Alternative Therapies for Epilepsy Patients

March 26th is purple day. I don't know exactly what it entails but in the epilepsy community, we use it as an additional excuse to spread awareness since it's hard to get people to care unless there is a day or a month dedicated to something. With epilepsy affecting 1 in 26 people, myself included, I have dedicated my life to learning and raising awareness. After a brief conversation in one of Dharrsheena's comments sections, I realized I don't think I have done a piece on alternative therapies so I decided at that time it is perfect for purple day for this year.

It is well-known that epilepsy patients have to take medication. However, if you have tried at least three medications without success, you are medication resistant (such as me... I tried six without success in seizure freedom). If you have been told you're medication resistant, there are other options.

VNS Therapy

The vagus nerve stimulator (VNS) is something I have quite a bit of knowledge about, since I had one put in on September 3rd, 2019. It is a generator with a battery implanted on the left side of the chest. It is connected to the brain via the vagus nerve, which is located near the vocal cords. It "fires" signals however frequently the person's doctor has it set (every 1.1 minutes for me) to override abnormal brain activity.

The scar is where the wire around the vagus nerve is placed.

It is almost like a medicine, given it having regularity and it has something similar to an emergency medicine... A very strong magnet. It is so strong that it has been proven to ruin phones and credit cards for people. I was warned of that so I'm extra careful.

The way the magnet works is actually pretty simple... It gets swiped across where the generator is (from the collarbone to the armpit) for less than 2 seconds. The generator then sends a stronger signal to override the abnormal brain activity, leading to a shorter seizure.

Another thing I found the VNS helpful with is my recovery time. I used to sleep for about 1 hour before waking up to get in bed and go back to sleep. Now, I'm awake after 15-20 minutes and don't always fall back asleep right away. There was one day that I had a seizure at work and after I woke up, I finished my shift because of the VNS and the support my coworkers and bosses give me.

RNS Therapy

I know a little about the responsive neurostimulator (RNS) due to a friend of mine having one. In a way, it is similar to the VNS. It is also a generator that is implanted inside a person. However, this generator is put directly on the brain. They remove a part of the skull, wherever the focal (partial) seizures are coming from, and place the generator there instead. Rather than having a magnet to swipe and sending signals, the RNS tracks your brain activity so the doctor can see how many seizures you are having per day. Usually, with focal seizures, you have many per day, if you are medication resistant.

DBS Therapy

This one will be short, as I don't know a lot about deep brain stimulation (DBS). I do know that they put electrodes inside your brain, wherever the seizures are coming from. The electrodes, like a VNS, send signals during a seizure. Outside of that information, I don't really know anything else, besides it being a long process for consideration due to risks of the surgery.

Dietary Therapy

There are a couple different diets that are used in patients with epilepsy. The two pretty common ones are the ketogenic diet (mainly in children) and the modified Atkins diet (MAD, common in adults). They are very similar... Low carb, high fat, and moderate protein. The main difference between keto and the MAD is the ratios but they're so similar that many people on the MAD refer to it as keto.

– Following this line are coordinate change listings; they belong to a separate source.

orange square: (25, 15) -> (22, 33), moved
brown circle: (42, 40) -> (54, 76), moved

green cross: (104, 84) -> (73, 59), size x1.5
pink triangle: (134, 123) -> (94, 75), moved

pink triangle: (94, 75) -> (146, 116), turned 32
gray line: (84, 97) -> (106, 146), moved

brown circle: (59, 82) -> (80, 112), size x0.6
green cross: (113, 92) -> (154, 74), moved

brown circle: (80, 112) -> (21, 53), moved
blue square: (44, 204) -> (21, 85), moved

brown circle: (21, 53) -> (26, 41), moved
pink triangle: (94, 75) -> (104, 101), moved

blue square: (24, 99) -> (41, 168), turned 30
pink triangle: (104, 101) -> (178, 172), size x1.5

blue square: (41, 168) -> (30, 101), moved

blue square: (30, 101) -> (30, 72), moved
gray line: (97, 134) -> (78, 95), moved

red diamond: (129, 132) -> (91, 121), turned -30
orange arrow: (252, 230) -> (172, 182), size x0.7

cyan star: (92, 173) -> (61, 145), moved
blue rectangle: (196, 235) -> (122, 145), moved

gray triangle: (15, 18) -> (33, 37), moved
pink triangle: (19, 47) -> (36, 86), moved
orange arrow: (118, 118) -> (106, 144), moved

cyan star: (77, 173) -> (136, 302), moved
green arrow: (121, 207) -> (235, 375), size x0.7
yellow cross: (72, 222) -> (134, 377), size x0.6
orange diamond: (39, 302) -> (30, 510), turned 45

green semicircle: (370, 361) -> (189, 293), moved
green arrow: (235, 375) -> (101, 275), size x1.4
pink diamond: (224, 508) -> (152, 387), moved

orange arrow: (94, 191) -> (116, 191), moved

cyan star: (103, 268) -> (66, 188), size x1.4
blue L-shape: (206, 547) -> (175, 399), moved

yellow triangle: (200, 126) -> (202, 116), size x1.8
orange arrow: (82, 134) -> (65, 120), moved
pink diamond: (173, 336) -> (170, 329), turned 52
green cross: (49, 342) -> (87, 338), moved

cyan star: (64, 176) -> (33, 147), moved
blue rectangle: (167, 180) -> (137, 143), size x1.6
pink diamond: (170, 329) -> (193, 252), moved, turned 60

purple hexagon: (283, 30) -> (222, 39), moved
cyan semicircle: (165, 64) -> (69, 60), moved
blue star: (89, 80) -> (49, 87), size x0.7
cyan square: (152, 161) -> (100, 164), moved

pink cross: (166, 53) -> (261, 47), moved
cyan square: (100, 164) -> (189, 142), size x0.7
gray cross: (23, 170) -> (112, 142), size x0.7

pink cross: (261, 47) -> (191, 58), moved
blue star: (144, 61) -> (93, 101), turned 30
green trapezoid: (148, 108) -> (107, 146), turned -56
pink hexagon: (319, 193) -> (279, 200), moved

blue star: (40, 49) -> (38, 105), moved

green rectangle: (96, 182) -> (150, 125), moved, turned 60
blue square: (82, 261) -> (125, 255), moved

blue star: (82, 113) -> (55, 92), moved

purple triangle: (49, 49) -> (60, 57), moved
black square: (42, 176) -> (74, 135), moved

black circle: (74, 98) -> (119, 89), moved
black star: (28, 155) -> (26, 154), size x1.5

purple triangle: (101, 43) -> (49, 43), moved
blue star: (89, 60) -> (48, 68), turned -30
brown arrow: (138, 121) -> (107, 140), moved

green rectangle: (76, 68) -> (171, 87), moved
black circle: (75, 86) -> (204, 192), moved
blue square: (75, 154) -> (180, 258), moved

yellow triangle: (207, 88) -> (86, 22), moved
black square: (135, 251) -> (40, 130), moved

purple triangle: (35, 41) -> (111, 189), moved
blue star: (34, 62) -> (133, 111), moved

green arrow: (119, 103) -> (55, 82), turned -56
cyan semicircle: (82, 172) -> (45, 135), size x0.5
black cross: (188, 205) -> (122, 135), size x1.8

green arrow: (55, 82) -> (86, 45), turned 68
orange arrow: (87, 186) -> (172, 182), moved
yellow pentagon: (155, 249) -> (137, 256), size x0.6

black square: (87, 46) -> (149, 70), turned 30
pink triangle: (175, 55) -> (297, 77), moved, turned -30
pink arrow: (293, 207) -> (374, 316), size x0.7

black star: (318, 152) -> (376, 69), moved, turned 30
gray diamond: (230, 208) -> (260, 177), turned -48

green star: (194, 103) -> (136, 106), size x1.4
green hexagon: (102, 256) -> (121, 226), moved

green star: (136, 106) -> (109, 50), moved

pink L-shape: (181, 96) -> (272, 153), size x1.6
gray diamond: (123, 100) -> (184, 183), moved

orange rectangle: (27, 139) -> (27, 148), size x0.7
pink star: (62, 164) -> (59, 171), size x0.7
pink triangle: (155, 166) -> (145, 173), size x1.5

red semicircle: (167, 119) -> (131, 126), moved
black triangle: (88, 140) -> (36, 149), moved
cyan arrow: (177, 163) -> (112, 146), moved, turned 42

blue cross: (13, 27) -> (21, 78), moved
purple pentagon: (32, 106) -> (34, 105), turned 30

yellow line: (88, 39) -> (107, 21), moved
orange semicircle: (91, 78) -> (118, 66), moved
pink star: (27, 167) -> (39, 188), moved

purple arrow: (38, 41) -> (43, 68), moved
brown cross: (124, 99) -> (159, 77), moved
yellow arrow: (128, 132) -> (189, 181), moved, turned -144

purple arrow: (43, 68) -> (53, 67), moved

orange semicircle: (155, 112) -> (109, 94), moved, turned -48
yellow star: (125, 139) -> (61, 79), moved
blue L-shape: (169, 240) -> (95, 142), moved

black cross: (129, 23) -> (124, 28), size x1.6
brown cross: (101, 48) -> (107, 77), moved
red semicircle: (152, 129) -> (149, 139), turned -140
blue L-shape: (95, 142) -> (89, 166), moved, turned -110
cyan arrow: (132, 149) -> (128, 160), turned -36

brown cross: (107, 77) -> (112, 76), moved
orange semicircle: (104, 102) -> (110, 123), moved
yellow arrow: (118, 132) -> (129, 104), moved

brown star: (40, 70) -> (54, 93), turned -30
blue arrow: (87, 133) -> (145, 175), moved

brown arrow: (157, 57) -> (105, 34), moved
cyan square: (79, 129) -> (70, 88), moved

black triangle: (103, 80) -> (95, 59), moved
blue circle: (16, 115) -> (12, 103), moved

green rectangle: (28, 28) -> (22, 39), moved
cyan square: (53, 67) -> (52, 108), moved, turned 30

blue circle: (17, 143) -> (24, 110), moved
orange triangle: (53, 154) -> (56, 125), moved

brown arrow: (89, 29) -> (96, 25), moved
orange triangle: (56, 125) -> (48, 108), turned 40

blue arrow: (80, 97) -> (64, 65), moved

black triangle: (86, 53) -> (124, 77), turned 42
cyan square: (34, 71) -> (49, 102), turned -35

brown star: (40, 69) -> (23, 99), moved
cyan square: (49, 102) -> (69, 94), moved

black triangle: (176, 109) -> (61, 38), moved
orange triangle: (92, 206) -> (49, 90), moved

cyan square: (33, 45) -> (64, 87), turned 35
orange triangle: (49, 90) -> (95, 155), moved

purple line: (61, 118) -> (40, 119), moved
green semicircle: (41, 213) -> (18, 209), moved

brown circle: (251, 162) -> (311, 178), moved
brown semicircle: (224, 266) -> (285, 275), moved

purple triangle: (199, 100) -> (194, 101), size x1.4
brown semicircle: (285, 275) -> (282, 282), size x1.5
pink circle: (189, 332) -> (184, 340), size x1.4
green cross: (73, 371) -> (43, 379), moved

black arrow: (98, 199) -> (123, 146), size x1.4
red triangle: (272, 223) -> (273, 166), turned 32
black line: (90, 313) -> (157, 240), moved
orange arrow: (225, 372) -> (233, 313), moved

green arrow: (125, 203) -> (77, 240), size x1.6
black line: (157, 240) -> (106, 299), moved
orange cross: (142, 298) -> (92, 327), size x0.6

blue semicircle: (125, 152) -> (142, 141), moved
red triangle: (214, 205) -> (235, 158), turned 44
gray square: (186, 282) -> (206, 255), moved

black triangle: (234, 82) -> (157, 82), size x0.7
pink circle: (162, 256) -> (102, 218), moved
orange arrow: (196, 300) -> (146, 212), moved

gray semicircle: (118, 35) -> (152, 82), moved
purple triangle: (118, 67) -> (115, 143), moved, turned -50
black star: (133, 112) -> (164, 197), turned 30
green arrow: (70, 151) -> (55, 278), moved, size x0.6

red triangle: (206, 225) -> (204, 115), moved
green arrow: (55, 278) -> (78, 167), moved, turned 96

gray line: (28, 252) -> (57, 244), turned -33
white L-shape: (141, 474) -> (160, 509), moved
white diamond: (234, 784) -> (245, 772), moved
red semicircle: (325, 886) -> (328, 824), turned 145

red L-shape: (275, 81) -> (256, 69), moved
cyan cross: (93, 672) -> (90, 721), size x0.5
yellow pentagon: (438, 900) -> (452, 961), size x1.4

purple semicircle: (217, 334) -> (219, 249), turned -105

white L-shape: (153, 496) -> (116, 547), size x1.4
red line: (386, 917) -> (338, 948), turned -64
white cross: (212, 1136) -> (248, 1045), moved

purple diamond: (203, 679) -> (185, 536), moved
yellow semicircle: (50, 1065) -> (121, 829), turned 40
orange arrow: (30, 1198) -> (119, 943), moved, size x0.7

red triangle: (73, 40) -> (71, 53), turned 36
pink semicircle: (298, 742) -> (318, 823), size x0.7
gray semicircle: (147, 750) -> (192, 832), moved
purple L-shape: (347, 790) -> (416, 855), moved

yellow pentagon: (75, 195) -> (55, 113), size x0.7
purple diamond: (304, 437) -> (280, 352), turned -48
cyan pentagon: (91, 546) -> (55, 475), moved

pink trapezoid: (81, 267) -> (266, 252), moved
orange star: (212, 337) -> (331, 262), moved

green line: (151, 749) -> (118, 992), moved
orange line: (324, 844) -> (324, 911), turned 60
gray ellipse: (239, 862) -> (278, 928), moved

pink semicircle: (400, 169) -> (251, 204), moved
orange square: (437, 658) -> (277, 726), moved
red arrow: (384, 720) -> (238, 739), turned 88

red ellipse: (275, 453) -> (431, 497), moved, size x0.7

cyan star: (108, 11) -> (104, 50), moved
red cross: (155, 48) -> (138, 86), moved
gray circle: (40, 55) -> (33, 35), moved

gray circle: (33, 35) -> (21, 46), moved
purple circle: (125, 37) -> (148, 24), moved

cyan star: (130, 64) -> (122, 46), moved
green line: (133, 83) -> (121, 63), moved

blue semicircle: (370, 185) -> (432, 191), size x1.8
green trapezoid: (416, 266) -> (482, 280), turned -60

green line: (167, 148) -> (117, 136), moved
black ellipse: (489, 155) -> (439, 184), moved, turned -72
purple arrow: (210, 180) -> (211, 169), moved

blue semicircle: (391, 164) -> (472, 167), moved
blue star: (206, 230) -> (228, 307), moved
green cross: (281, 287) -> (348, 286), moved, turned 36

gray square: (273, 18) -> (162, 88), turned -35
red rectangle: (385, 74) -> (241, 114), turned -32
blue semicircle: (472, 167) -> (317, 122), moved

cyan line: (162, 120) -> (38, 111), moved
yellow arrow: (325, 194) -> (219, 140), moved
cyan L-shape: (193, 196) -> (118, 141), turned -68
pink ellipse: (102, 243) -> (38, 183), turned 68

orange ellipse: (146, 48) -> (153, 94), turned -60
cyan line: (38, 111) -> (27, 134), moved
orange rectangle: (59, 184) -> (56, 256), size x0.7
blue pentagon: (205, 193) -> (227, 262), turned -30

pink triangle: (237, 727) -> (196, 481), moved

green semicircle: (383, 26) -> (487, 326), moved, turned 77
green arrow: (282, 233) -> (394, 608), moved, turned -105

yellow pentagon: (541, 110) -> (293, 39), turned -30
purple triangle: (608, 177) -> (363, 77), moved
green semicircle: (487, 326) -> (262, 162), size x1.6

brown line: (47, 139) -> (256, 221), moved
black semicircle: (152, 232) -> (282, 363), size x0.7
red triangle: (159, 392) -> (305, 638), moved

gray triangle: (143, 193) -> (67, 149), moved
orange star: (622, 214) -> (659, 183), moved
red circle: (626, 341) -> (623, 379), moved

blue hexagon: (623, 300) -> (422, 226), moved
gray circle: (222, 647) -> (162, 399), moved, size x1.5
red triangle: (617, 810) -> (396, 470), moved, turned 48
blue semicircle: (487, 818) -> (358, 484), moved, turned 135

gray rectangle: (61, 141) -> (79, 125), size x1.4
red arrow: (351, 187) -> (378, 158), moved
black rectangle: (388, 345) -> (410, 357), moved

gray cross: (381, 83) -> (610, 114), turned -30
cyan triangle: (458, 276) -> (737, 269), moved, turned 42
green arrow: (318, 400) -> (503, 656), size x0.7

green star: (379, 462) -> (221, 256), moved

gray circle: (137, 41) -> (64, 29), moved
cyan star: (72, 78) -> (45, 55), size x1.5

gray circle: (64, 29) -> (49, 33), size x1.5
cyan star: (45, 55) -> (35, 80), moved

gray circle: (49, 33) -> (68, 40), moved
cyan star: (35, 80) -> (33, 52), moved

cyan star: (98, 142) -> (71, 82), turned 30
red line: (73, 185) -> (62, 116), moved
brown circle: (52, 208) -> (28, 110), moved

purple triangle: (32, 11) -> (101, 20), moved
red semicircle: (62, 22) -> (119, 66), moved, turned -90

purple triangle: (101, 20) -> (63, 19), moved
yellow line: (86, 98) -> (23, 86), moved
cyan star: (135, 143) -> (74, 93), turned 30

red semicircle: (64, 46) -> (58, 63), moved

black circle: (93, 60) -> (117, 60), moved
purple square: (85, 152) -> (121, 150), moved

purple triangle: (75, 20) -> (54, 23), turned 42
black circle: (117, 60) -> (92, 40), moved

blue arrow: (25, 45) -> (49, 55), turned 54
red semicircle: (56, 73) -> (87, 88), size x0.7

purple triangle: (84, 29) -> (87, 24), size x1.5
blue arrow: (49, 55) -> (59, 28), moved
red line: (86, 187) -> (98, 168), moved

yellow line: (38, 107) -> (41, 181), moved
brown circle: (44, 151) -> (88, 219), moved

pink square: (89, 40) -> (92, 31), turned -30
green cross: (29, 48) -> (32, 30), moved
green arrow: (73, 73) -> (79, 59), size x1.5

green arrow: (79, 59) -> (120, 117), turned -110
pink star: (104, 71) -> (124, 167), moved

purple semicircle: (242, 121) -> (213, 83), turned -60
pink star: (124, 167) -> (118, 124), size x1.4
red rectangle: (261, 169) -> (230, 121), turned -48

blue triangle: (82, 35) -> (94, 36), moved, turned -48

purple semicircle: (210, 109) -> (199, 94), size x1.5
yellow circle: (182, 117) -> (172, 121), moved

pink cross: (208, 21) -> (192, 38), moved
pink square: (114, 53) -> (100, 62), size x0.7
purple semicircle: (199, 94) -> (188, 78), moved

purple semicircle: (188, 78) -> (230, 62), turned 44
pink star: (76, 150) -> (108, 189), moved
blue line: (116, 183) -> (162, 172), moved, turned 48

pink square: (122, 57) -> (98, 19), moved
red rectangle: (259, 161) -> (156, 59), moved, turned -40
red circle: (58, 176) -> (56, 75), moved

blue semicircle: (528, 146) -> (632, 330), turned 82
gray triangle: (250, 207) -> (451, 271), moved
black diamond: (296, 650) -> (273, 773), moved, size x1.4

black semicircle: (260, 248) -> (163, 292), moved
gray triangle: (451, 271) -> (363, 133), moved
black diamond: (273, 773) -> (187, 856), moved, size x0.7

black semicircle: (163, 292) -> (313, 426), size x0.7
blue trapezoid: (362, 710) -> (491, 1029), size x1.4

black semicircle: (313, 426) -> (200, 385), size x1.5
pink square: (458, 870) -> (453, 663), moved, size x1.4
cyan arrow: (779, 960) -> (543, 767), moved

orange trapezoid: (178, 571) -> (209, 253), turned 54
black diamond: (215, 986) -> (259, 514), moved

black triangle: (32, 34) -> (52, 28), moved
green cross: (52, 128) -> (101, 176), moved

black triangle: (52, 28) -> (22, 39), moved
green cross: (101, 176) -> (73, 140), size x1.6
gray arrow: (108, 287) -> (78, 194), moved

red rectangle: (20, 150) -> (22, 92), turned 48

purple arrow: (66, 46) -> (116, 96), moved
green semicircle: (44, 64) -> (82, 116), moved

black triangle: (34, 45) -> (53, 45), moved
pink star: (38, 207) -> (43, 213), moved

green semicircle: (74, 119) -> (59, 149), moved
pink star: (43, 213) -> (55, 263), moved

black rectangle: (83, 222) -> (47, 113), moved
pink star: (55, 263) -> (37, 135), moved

I am allowed up to 20 grams of net carbs (total-fiber-sugar alcohols=net carbs) on the MAD per day. Before the diet, I would eat 3 times that in a meal. The good news for people doing keto/MAD is that because keto became a fad diet, there are keto alternatives for just about everything. There's more good news... I can have unlimited bacon and still manage to lose weight!

The main thing that sucks is that there are more appointments. My neurologist and I work with a dietician. I have blood work every 3 months because there are specific things that they worry about more than others.

The way the diet works is that your brain doesn't have glucose to use for energy so ketones (fats) are used for energy. Without glucose, the brain cells (neurons) are slowed down and less likely to go into a seizure.

Surgery

This is a last resort and only an option for a relatively small percentage of patients with focal seizures. Doctors often don't do it for a few reasons...

1. Most of the brain is extremely important, so imagine losing vital parts.

2. It is EXTREMELY risky because if you screw up a brain surgery, you could ruin a person's personality/life or worse, kill them.

The surgery is a brain surgeon removing where the seizures start. If where the seizures start is gone, their seizures usually go away. However, there is a chance of them just beginning elsewhere in the brain.